Progyny has been growing at a rapid pace in the past several years (80% revenue growth per year, 5 year average), and I expect them to continue this growth streak. Maybe not quite 80% per year, but 40-50% per year revenue growth is certainly within reason. Their superior clinical result and marketing plan will deliver strong growth.

Margin of Safety (3/5)

Because Progyny is a young company, and they do not have a long track record yet, the stock price will move up and down quite wildly, especially when the stock market is so volatile like now. The recent drop of stock price (~50% from the November high) provides a great opportunity for investors, but, as I expect market volatility to continue, it’s hard to assign higher than 3 in this category for a young growth company like Progyny.

Sector Outlook (4/5)

Overall health care sector will continue to grow as technology advances and the population ages. Particularly, the infertility market will grow at a stronger pace (~10% per year) than the overall health care market. It’s not exceptional growth like can be found in some of the tech sector, but it should be adequate to present a great growth opportunity for Progyny.

Risk

Progyny is enjoying a first mover benefit at this point, and I expect them to maintain their economic moat. However, any health care insurance companies with large financial and technological resources could always enter the market and disrupt Progyny’s growth. Also, compared to other types of healthcare companies, their technology is not protected through patents or government regulation. Therefore, it’s more vulnerable to disruptive technology.

Progyny’s valuation is pretty steep at this point. The P/E ratio of 52x and EV/EBITDA ratio of 120x are a lot higher than the sector median. Given their young age and rapid growth trajectory, it’s not uncommon to see such a high P/E ratio for a company like Progyny. However, the high valuation does expose an investor to greater stock price volatility, and a miss in revenue/profit expectations will result in a large stock price drop.
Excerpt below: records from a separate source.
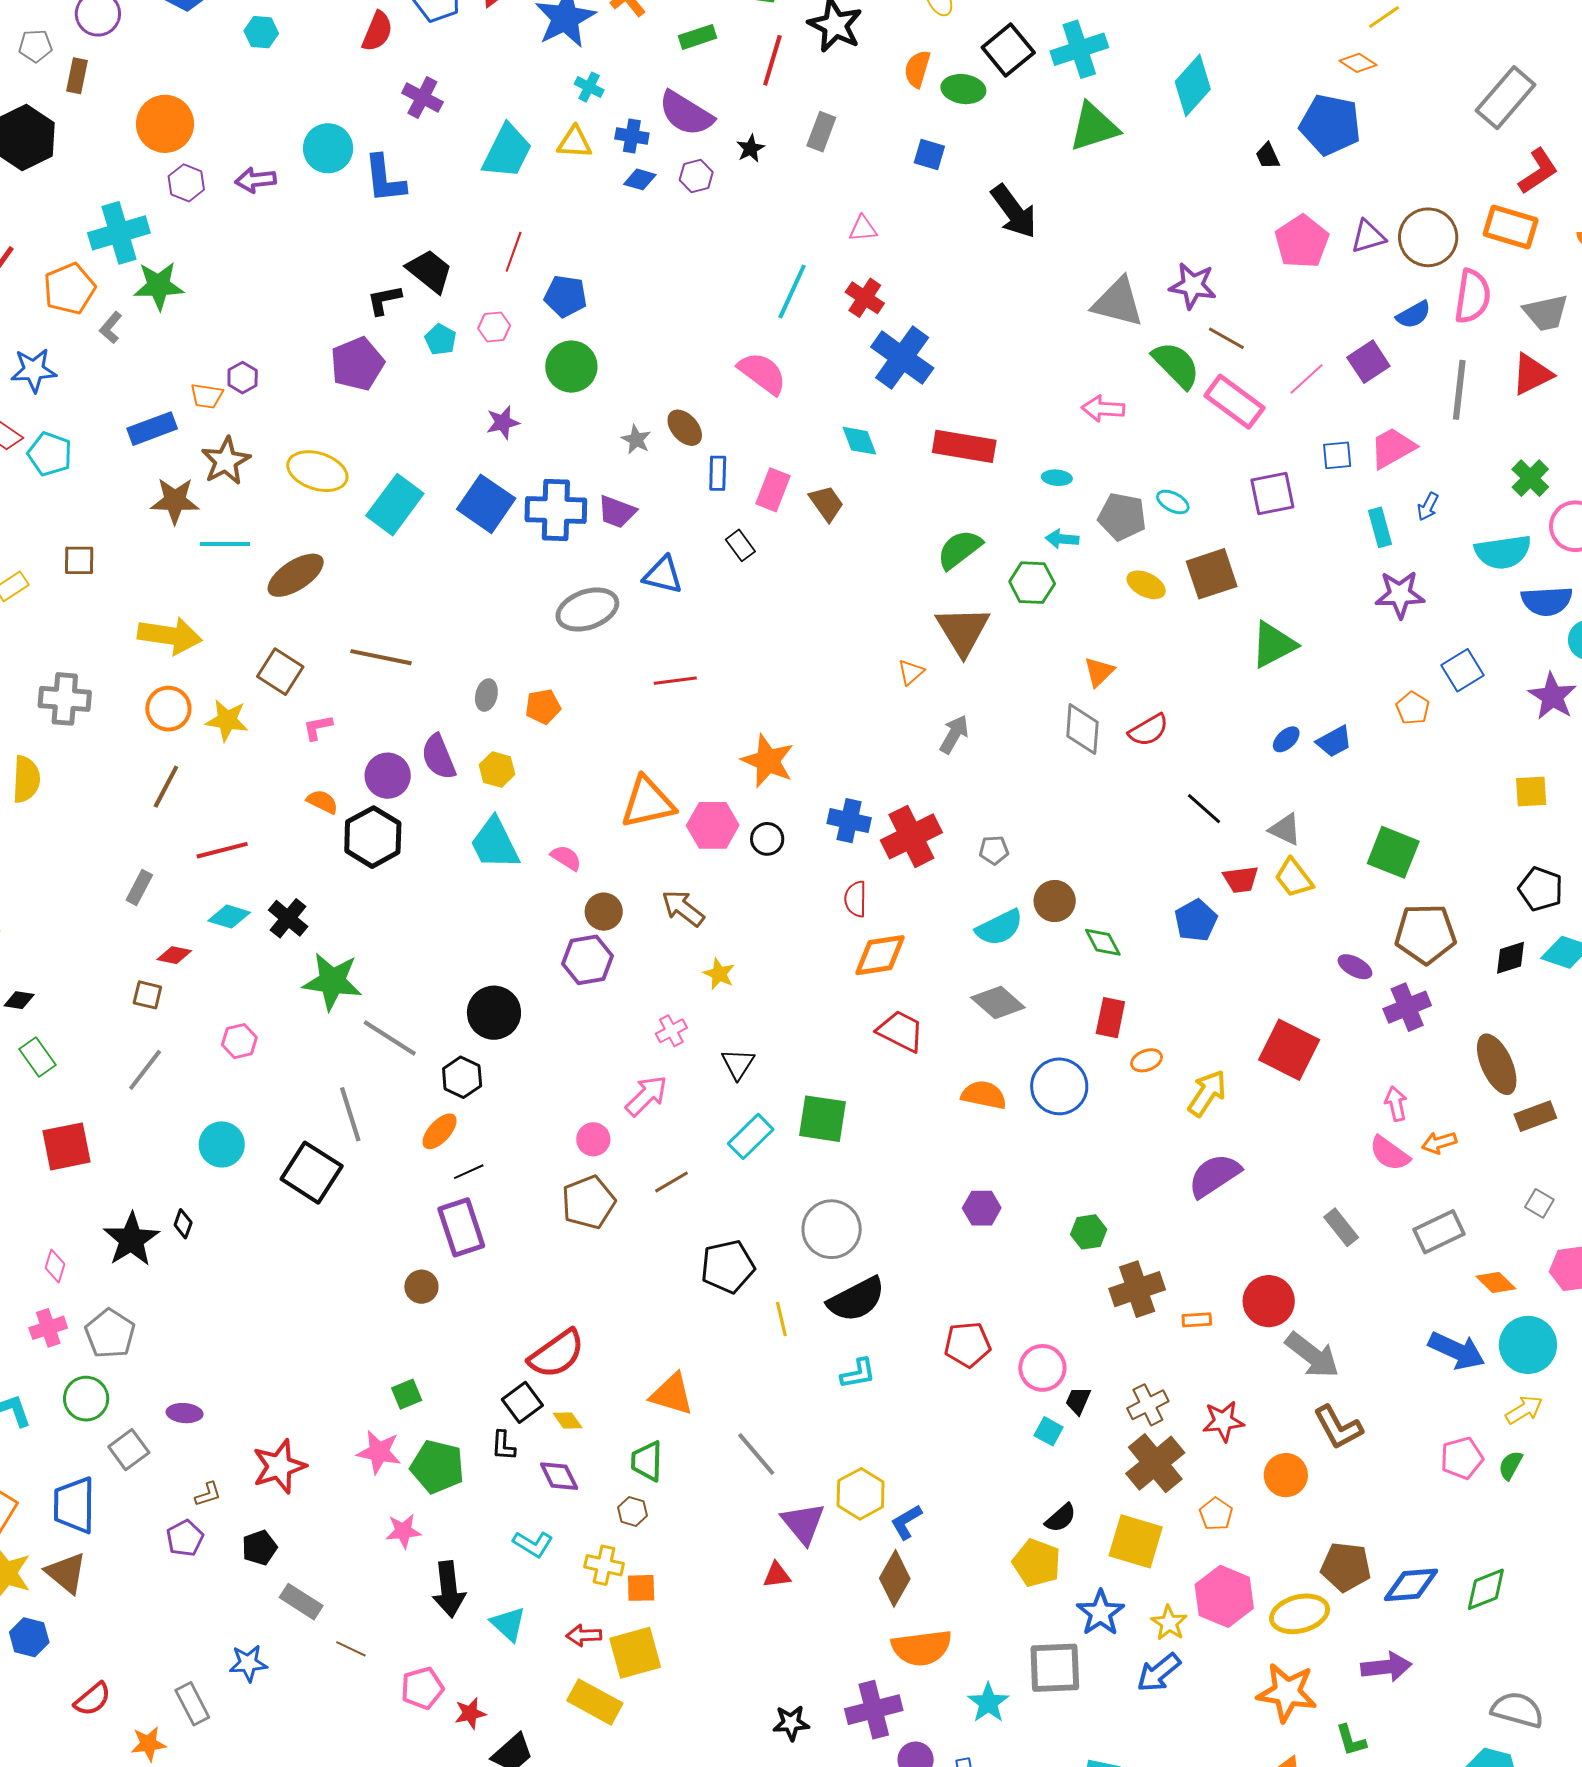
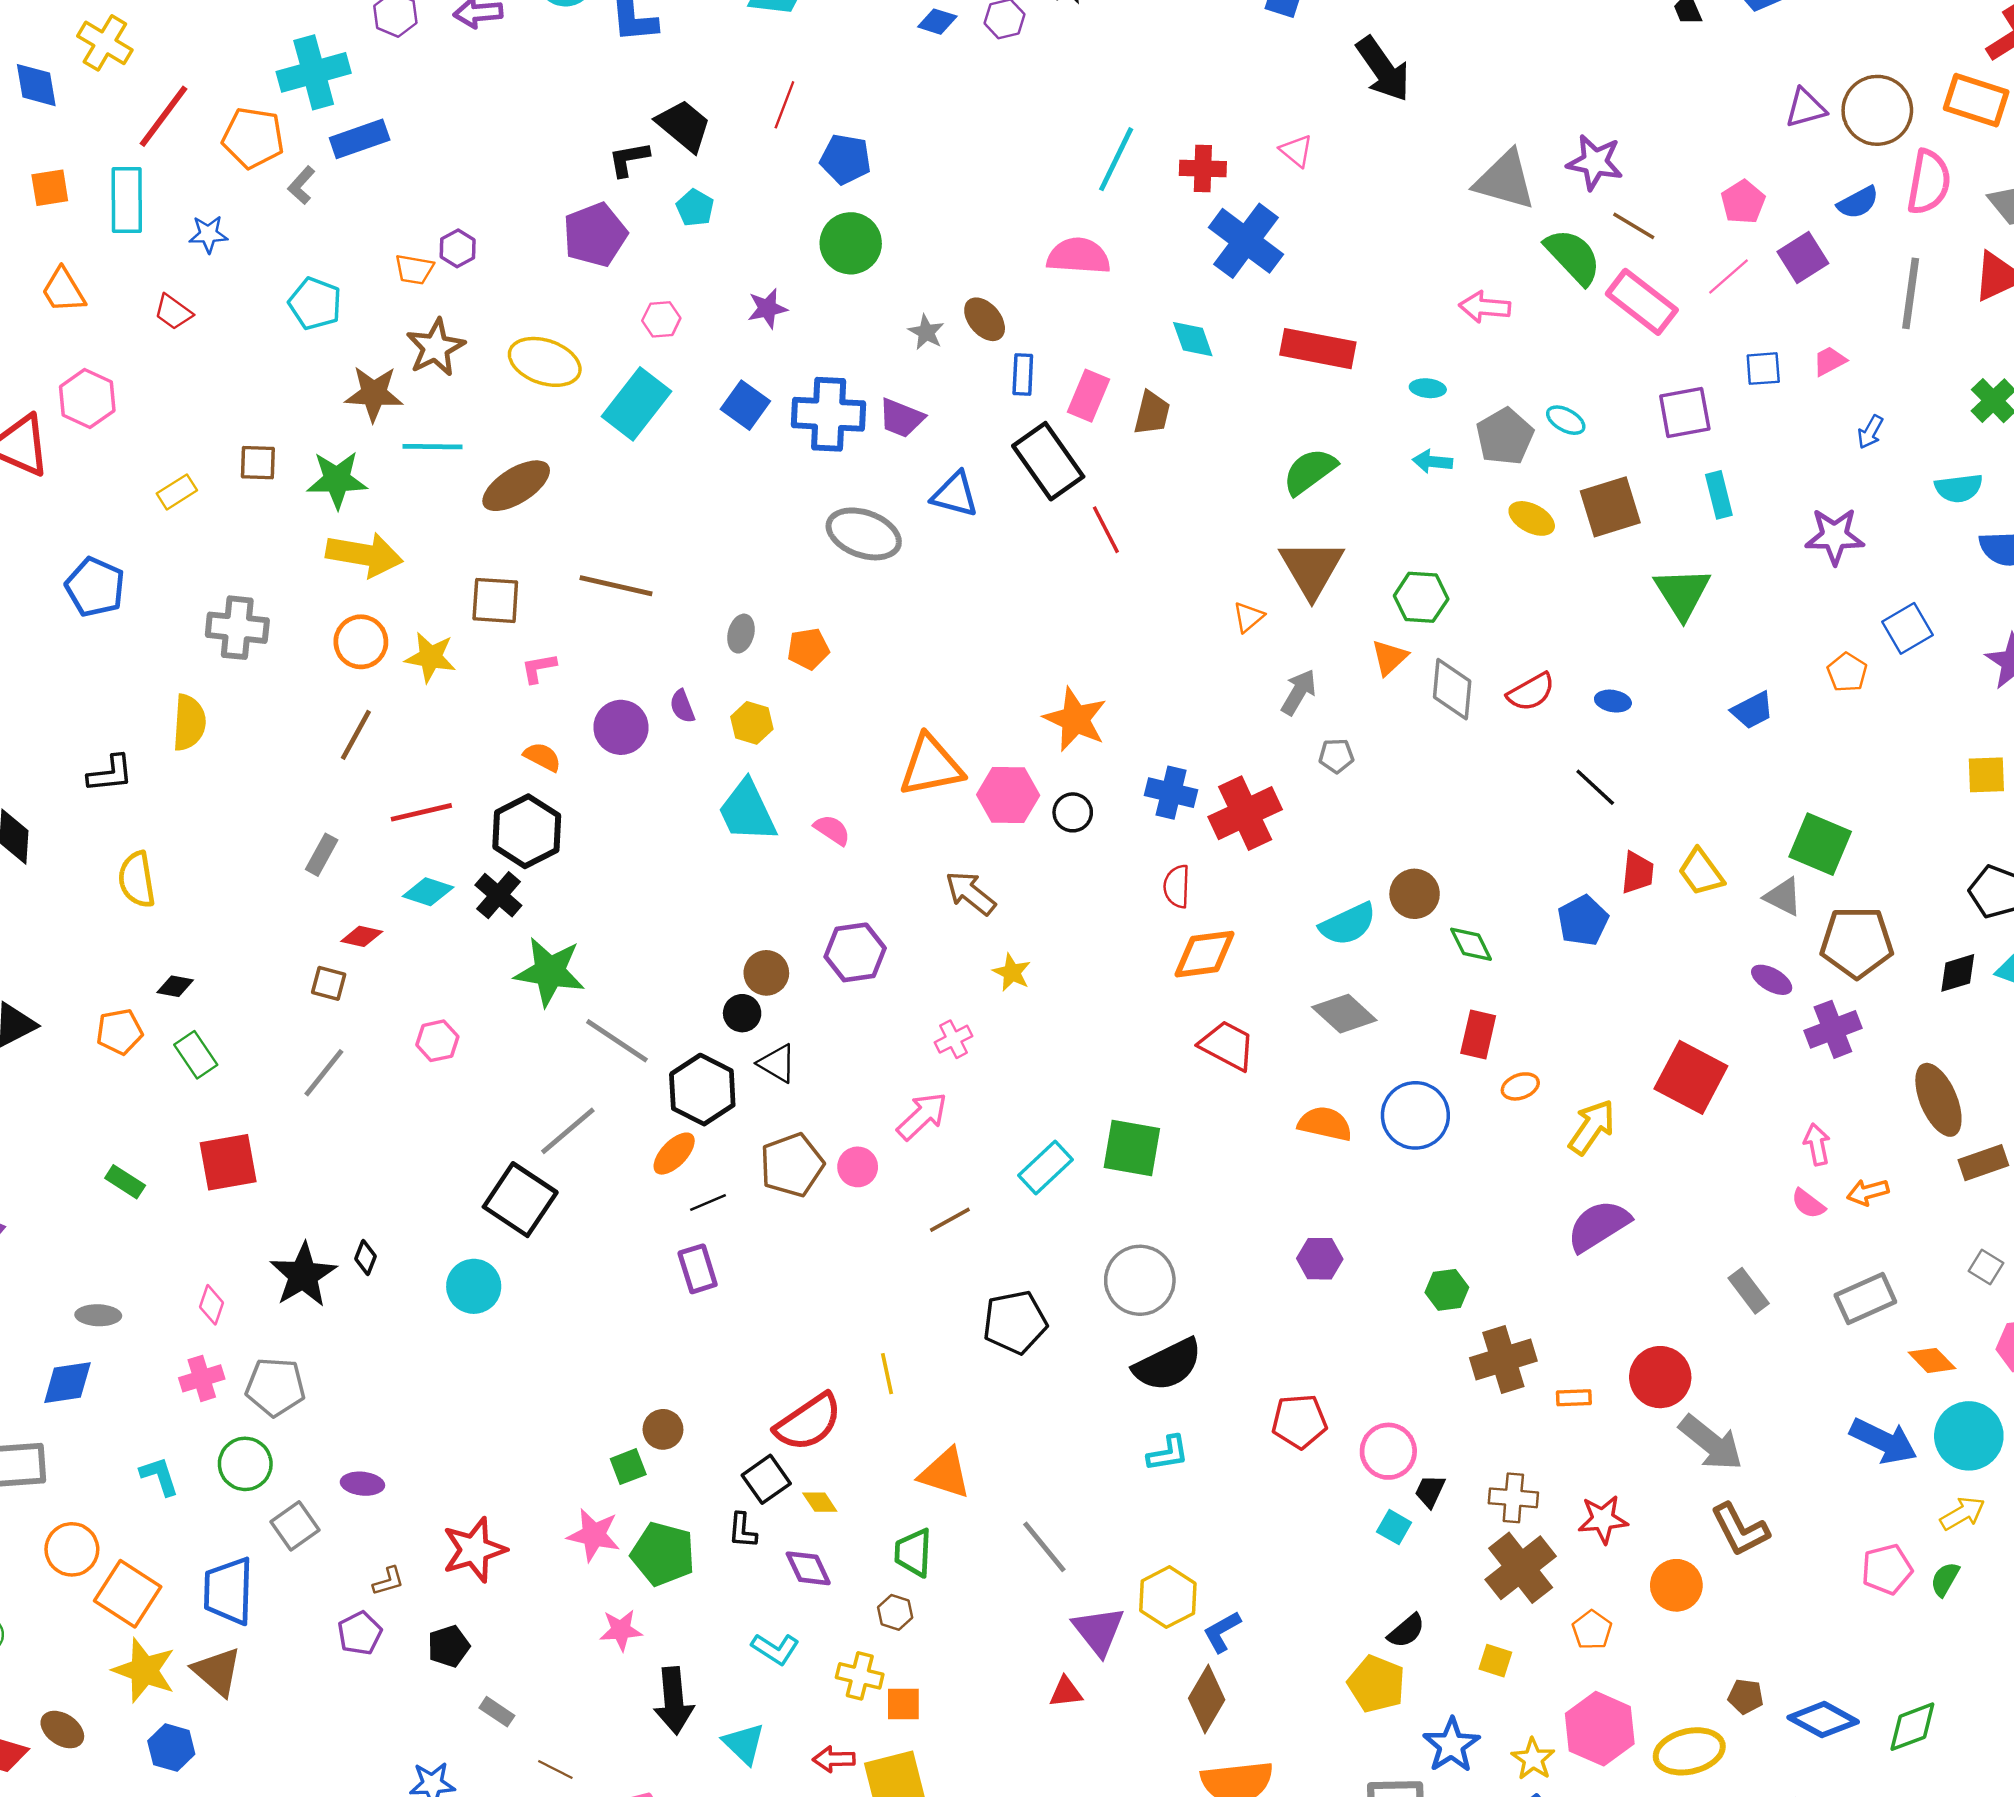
pink triangle: (863, 229) -> (1296, 151), moved, turned 44
pink pentagon: (1302, 242) -> (1743, 202), moved, size x0.7
green star: (159, 286) -> (337, 480), moved
orange pentagon: (69, 289) -> (253, 138), turned 30
red cross: (865, 298) -> (1203, 169), turned -33
pink hexagon: (494, 327) -> (661, 319), moved
blue star: (34, 370) -> (208, 234), size x0.7
pink semicircle: (762, 373) -> (1079, 256), turned -34
blue rectangle: (152, 429) -> (360, 139), moved
pink trapezoid: (1393, 448) -> (1829, 361), size x0.6
cyan pentagon: (50, 454) -> (315, 304), moved
brown trapezoid: (826, 503) -> (1152, 413), turned 48
blue square: (486, 504) -> (745, 405), size x0.7
gray pentagon: (1122, 517) -> (1505, 436), turned 30
cyan rectangle: (1380, 527) -> (1719, 495), moved
black rectangle: (740, 545) -> (1048, 461), size x2.0
cyan semicircle: (1503, 552) -> (1959, 488), size x0.7
green hexagon: (1032, 583) -> (1421, 597), moved
gray ellipse: (587, 610) -> (864, 534), turned 38
green triangle: (1273, 645) -> (1682, 593), turned -36
brown square: (280, 672) -> (495, 600), turned -30
orange triangle: (1099, 672) -> (1390, 657), moved
red line: (675, 681) -> (1106, 530), moved, turned 69
blue ellipse: (1286, 739) -> (1613, 701), moved, turned 52
purple semicircle: (439, 757) -> (682, 706), size x0.6
gray triangle: (1285, 829) -> (1783, 897), moved
black hexagon: (373, 837) -> (527, 831), moved
gray pentagon: (994, 850) -> (1336, 756), moved
red trapezoid: (1241, 879) -> (1637, 873), turned -78
brown circle: (604, 912) -> (766, 973), moved
black circle: (494, 1013) -> (742, 1013), size x0.6
black triangle: (738, 1064) -> (777, 1063), moved, turned -33
black hexagon: (462, 1077) -> (702, 1090), size x1.4
gray line: (350, 1114) -> (568, 1131), turned 66
cyan circle: (222, 1144) -> (474, 1286), moved
pink semicircle: (1390, 1153) -> (1808, 1204), size x0.7
brown pentagon: (588, 1202) -> (792, 1165), moved
purple rectangle: (461, 1227) -> (698, 1269), size x0.7
brown circle: (421, 1287) -> (663, 1429), moved
yellow line: (781, 1319) -> (887, 1374), moved
gray pentagon: (110, 1334) -> (275, 1387), turned -30
brown cross: (1148, 1405) -> (1513, 1498), turned 30
yellow square: (1136, 1541) -> (1495, 1661), size x0.5
brown pentagon: (1346, 1567) -> (1746, 1696), size x0.6
blue diamond: (1411, 1585) -> (1823, 1720), turned 32
gray rectangle: (301, 1602) -> (497, 1712), size x0.7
Therefore, investors should keep that in mind.

Conclusion

Progyny is effectively addressing a need of both employers and employees. Perceptions around infertility are improving and employers are increasingly offering fertility benefits to compete in a tight labor market. There remains plenty of room in the market and Progyny has a promising growth trajectory. Their profitability and strong financial positions are impressive for such a young company. The company has a head-start in the field, which will help guard against a technological disruption or competition from other companies with major resources.